By: That friend you hate at first but secretly love because she has your back

After a semester sabbatical, I am back, snitches. I wanted to swear right there but my editor would

probably end my career after this column. Not that there is much to it to begin with.

Let me be honest with you. This is a Pro-Active Advice column. It’s proactive like the adjective,

so these problems may or may not be based on real life but here’s to anticipating your drama. If you

could relate to it, then that’s just peachy keen. C’est bloody la vie if you can’t. I’m not here to strike your

fancy. Letters to the editor are oh so welcome.

Dear Anonymous Advice Giver,

I have fallen in love with someone I shouldn’t be falling in love with. I have that Buzzcocks song on

repeat on my Spotify playlist and I can’t stop listening to it. And I just can’t stop thinking about her.

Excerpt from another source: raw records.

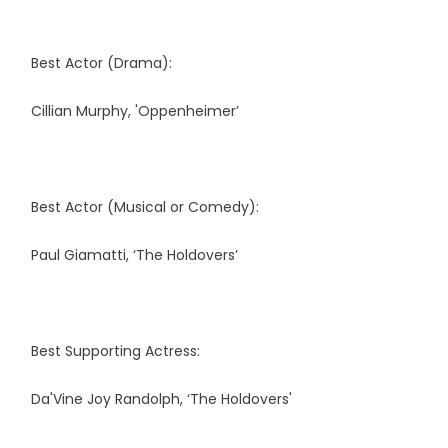
Best Actor (Drama):
Cillian Murphy, 'Oppenheimer’
Best Actor (Musical or Comedy):
Paul Giamatti, ‘The Holdovers’
Best Supporting Actress:
Da'Vine Joy Randolph, ‘The Holdovers'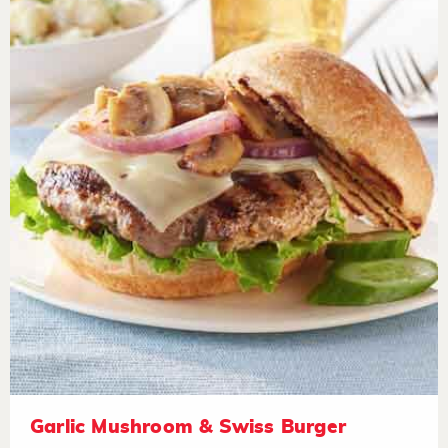
Garlic Mushroom & Swiss Burger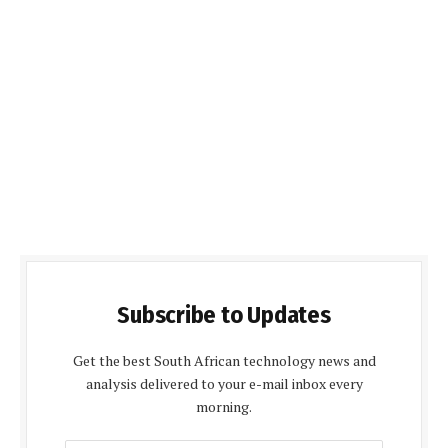
Subscribe to Updates
Get the best South African technology news and
analysis delivered to your e-mail inbox every
morning.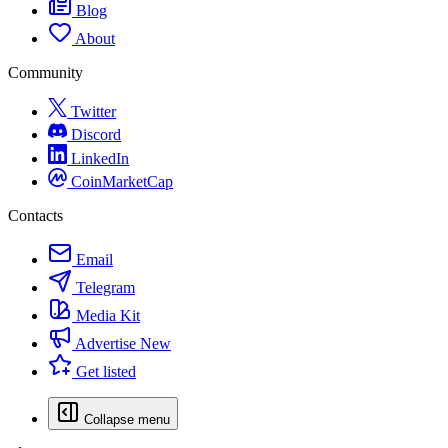
Blog
About
Community
Twitter
Discord
LinkedIn
CoinMarketCap
Contacts
Email
Telegram
Media Kit
Advertise
New
Get listed
Collapse menu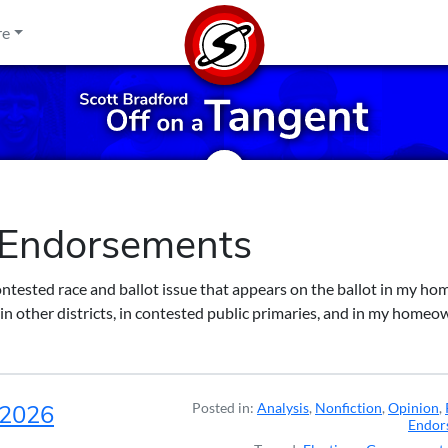
re
l Endorsements
ontested race and ballot issue that appears on the ballot in my ho
in other districts, in contested public primaries, and in my homeo
, 2026
Posted in:
Analysis
,
Nonfiction
,
Opinion
,
Endor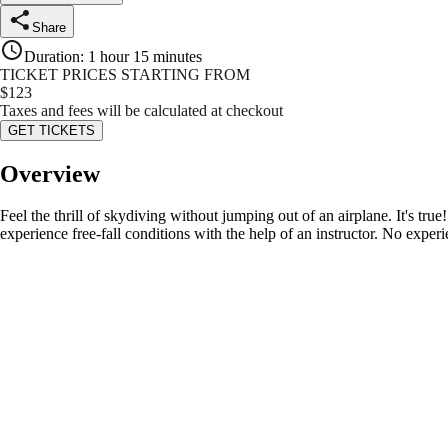
Share
Duration
:
1 hour 15 minutes
TICKET PRICES STARTING FROM
$
123
Taxes and fees will be calculated at checkout
GET TICKETS
Overview
Feel the thrill of skydiving without jumping out of an airplane. It's tru
experience free-fall conditions with the help of an instructor. No experi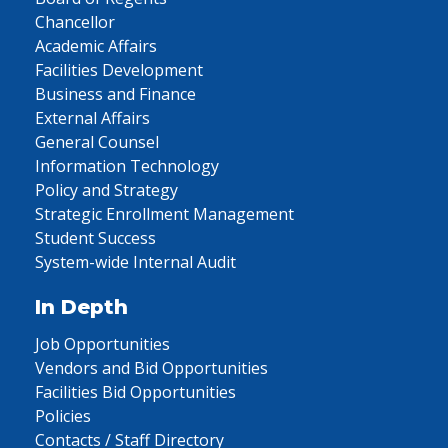
Chancellor
Academic Affairs
Facilities Development
Business and Finance
External Affairs
General Counsel
Information Technology
Policy and Strategy
Strategic Enrollment Management
Student Success
System-wide Internal Audit
In Depth
Job Opportunities
Vendors and Bid Opportunities
Facilities Bid Opportunities
Policies
Contacts / Staff Directory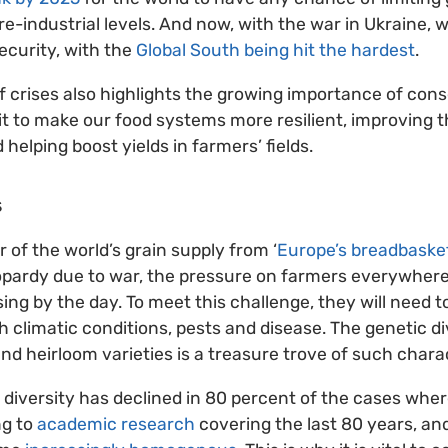
re-industrial levels. And now, with the war in Ukraine, 
ecurity, with the
Global South being hit the hardest
.
 of crises also highlights the growing importance of con
 it to make our food systems more resilient, improving t
d helping boost yields in farmers’ fields.
s
 of the world’s grain supply from ‘
Europe’s breadbaske
opardy due to war, the pressure on farmers everywhere 
ing by the day. To meet this challenge, they will need t
 climatic conditions, pests and disease. The genetic di
nd heirloom varieties is a treasure trove of such charac
 diversity has declined in 80 percent of the cases wher
ng to
academic research
covering the last 80 years, and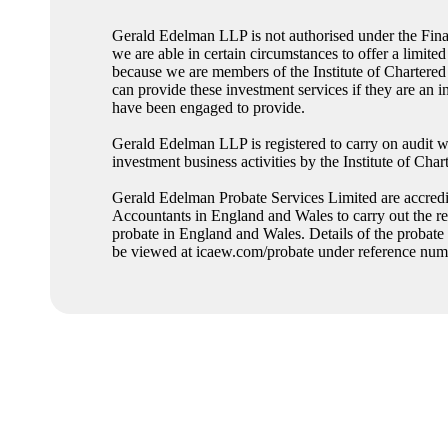
Gerald Edelman LLP is not authorised under the Fina
we are able in certain circumstances to offer a limited
because we are members of the Institute of Charter
can provide these investment services if they are an i
have been engaged to provide.
Gerald Edelman LLP is registered to carry on audit w
investment business activities by the Institute of Ch
Gerald Edelman Probate Services Limited are accredit
Accountants in England and Wales to carry out the res
probate in England and Wales. Details of the probate
be viewed at icaew.com/probate under reference n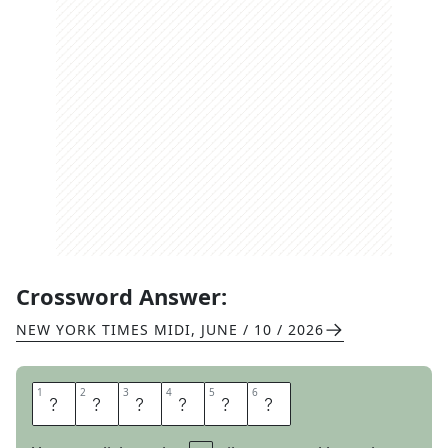
Crossword Answer:
NEW YORK TIMES MIDI
,
JUNE / 10 / 2026
1
1
2
2
3
3
4
4
5
5
6
6
I
M
P
A
C
T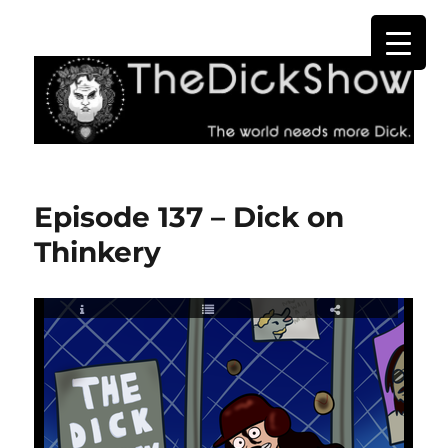
The Dick Show
Episode 137 – Dick on
Thinkery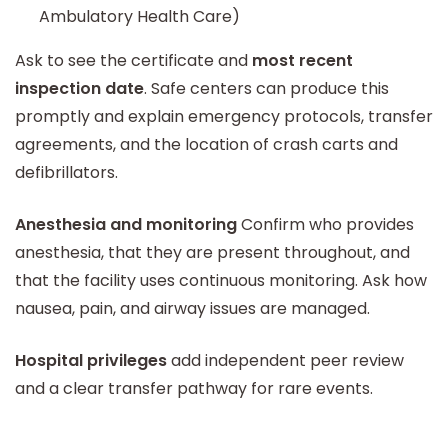
Ambulatory Health Care)
Ask to see the certificate and
most recent
inspection date
. Safe centers can produce this
promptly and explain emergency protocols, transfer
agreements, and the location of crash carts and
defibrillators.
Anesthesia and monitoring
Confirm who provides
anesthesia, that they are present throughout, and
that the facility uses continuous monitoring. Ask how
nausea, pain, and airway issues are managed.
Hospital privileges
add independent peer review
and a clear transfer pathway for rare events.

When I first met her, I never thought that we’d mesh together as well as we did. Due to complicated

circumstances, we decided not to pursue a relationship but we can’t help colliding every time we meet. I

don’t know what else to do.

Carl Junior

Hey Carl,

I don’t know what else to say to you besides the obvious “Why do you even?” but I’m sure that you

have said that to yourself a million times before. All I can then say is this: I hope that she is worth the

“it’s complicated” relationship limbo you’re putting yourselves through. It’s tough, man. Fight if it’s

worth it and don’t if it isn’t. If all else fails, let it go. It will hurt, but after all the rain, you’ll see the sun

come out again.

Dear Anonymous Advice Giver,

I think I’m royally screwed. It’s the second week of school and I think I have run out of time to drop a

class I’m not enjoying. Is my situation redeemable or have I dug myself a really deep hole for the rest of

the semester?

A typical college student

Dear Hole-Digger,

Fortunately for you, your hole is not that deep. You’ve got two choices here: either “drop” the class by 5

pm on Wednesday, Sept. 16th and receive 50 percent of your money/student loan back or find a way

around it by changing your attitude about it. However, if your instructor is a total dick, you are pretty

much screwed. I’m kidding. If your instructor is a total dick, you could tell him/her to stop being one in a

civil manner. If he/she refuses to change, you could report him/her to the department chair and let

them handle the matter. Honestly though, I’m a huge proponent of enjoying the classes I take but once

in a while I have to bite a goddamn bullet for a required class. Chat with your adviser and see what they

think for a second opinion. I might just be full of fluff anyway.